*** EXTRACTED DATA Section Begins ***
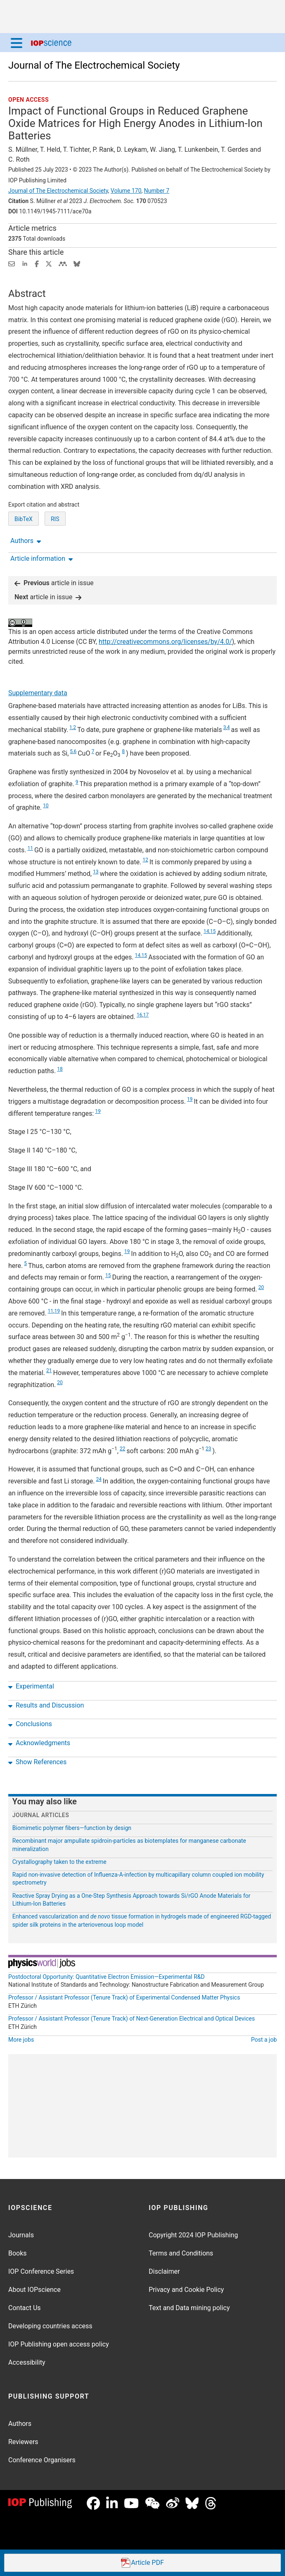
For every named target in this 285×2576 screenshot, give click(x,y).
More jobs (21, 2039)
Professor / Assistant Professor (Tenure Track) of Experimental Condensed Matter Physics (124, 1997)
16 (139, 1015)
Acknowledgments (39, 1743)
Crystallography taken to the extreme (59, 1861)
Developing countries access (50, 2326)
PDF (142, 2563)
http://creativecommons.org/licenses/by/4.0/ (165, 642)
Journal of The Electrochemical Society (94, 65)
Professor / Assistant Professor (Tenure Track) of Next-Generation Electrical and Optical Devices (131, 2018)
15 (213, 931)
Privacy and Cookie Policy (186, 2290)
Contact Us (24, 2308)
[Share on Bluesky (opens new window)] (77, 263)
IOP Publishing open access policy (58, 2344)
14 (206, 931)
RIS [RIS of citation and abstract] (55, 519)
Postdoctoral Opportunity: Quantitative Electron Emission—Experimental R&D (106, 1976)
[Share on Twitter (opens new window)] (48, 263)
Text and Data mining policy (189, 2308)
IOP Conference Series (41, 2271)
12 (145, 860)
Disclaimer (164, 2271)
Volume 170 (126, 190)
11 (30, 848)
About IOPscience (34, 2290)
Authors (19, 2424)
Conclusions (30, 1724)
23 (208, 1449)
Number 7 (156, 190)
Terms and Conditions (181, 2253)
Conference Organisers (42, 2460)
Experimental (31, 1686)
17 (146, 1015)
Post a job (264, 2039)
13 (96, 872)
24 (99, 1479)
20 (261, 1287)
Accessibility (26, 2362)
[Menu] (16, 42)
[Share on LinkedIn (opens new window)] (24, 263)
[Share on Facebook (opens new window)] (37, 263)
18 (60, 1069)
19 (190, 1099)
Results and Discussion (46, 1705)
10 (46, 805)
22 (123, 1449)
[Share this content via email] (11, 263)
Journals (21, 2235)
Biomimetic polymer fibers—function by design (71, 1828)
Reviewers (23, 2442)
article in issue (54, 583)
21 (49, 1370)
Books (17, 2253)
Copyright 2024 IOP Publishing (193, 2235)
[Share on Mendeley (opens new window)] (63, 263)
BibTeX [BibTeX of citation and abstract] (23, 519)
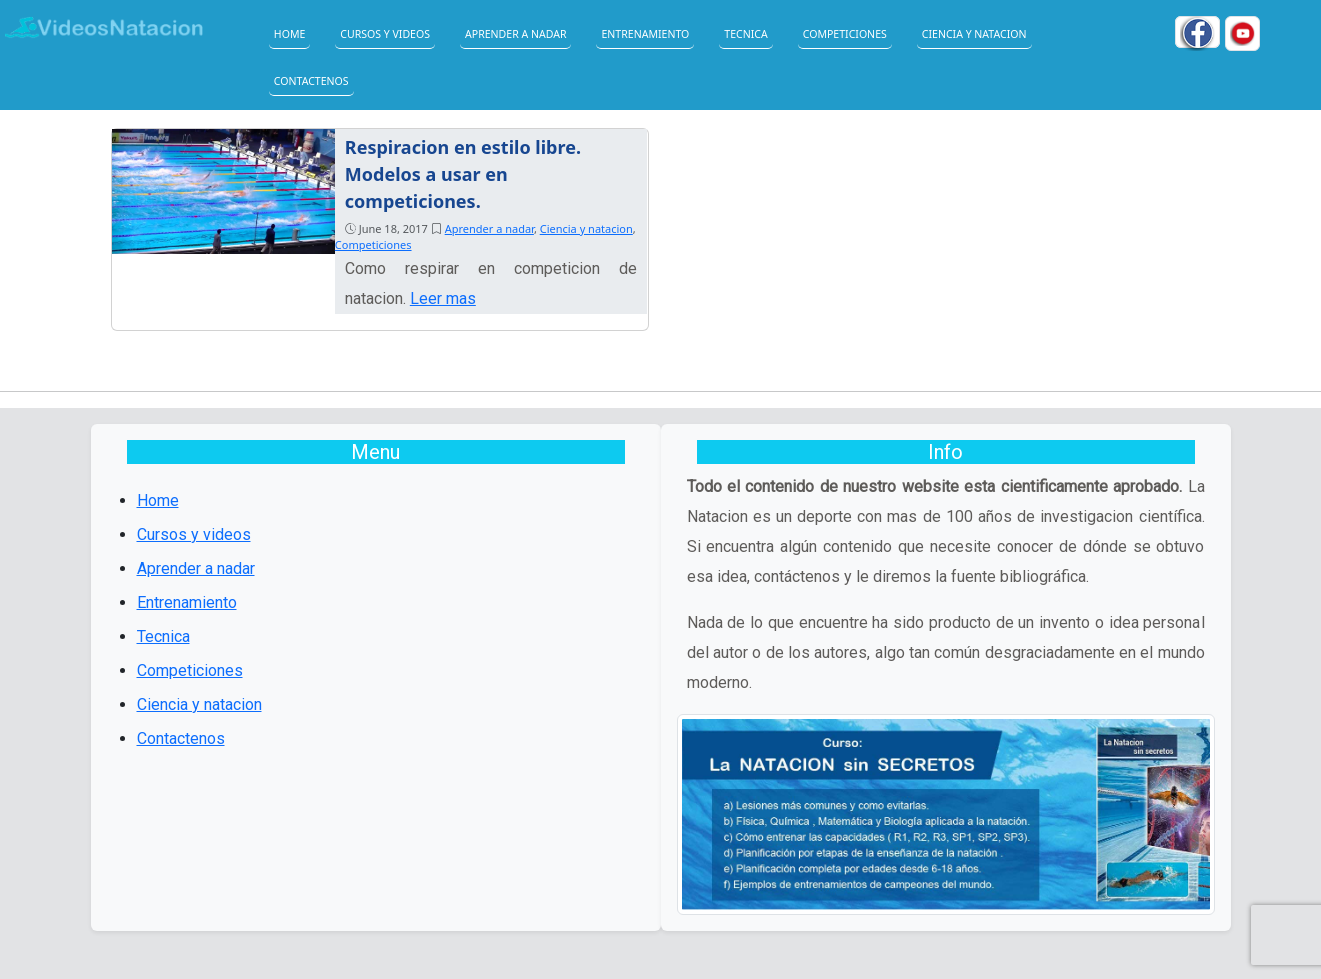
*** EXTRACTED DATA Section Ends ***
The reply should hold every line of the records unchanged and no pictures.

For every named target in this 285×2576 screenshot, give click(x,y).
More jobs (21, 2039)
Professor / Assistant Professor (Tenure Track) of Experimental Condensed Matter Physics (124, 1997)
16 (139, 1015)
Acknowledgments (39, 1743)
Crystallography taken to the extreme (59, 1861)
Developing countries access (50, 2326)
PDF (142, 2563)
http://creativecommons.org/licenses/by/4.0/ (165, 642)
Journal of The Electrochemical Society (94, 65)
Professor / Assistant Professor (Tenure Track) of Next-Generation Electrical and Optical Devices (131, 2018)
15 (213, 931)
Privacy and Cookie Policy (186, 2290)
Contact Us (24, 2308)
[Share on Bluesky (opens new window)] (77, 263)
IOP Publishing open access policy (58, 2344)
14 (206, 931)
RIS [RIS of citation and abstract] (55, 519)
Postdoctoral Opportunity: Quantitative Electron Emission—Experimental R&D (106, 1976)
[Share on Twitter (opens new window)] (48, 263)
Text and Data mining policy (189, 2308)
IOP Conference Series (41, 2271)
12 (145, 860)
Disclaimer (164, 2271)
Volume 170 (126, 190)
11 (30, 848)
About IOPscience (34, 2290)
Authors (19, 2424)
Conclusions (30, 1724)
23 (208, 1449)
Number 7 (156, 190)
Terms and Conditions (181, 2253)
Conference Organisers (42, 2460)
Experimental (31, 1686)
17 (146, 1015)
Post a job (264, 2039)
13 (96, 872)
24 (99, 1479)
20 (261, 1287)
Accessibility (26, 2362)
[Menu] (16, 42)
[Share on LinkedIn (opens new window)] (24, 263)
[Share on Facebook (opens new window)] (37, 263)
18 (60, 1069)
19 (190, 1099)
Results and Discussion (46, 1705)
10 (46, 805)
22 (123, 1449)
[Share this content via email] (11, 263)
Journals (21, 2235)
Biomimetic polymer fibers—function by design (71, 1828)
Reviewers (23, 2442)
article in issue (54, 583)
21 (49, 1370)
Books (17, 2253)
Copyright 2024 IOP Publishing (193, 2235)
[Share on Mendeley (opens new window)] (63, 263)
BibTeX [BibTeX of citation and abstract] (23, 519)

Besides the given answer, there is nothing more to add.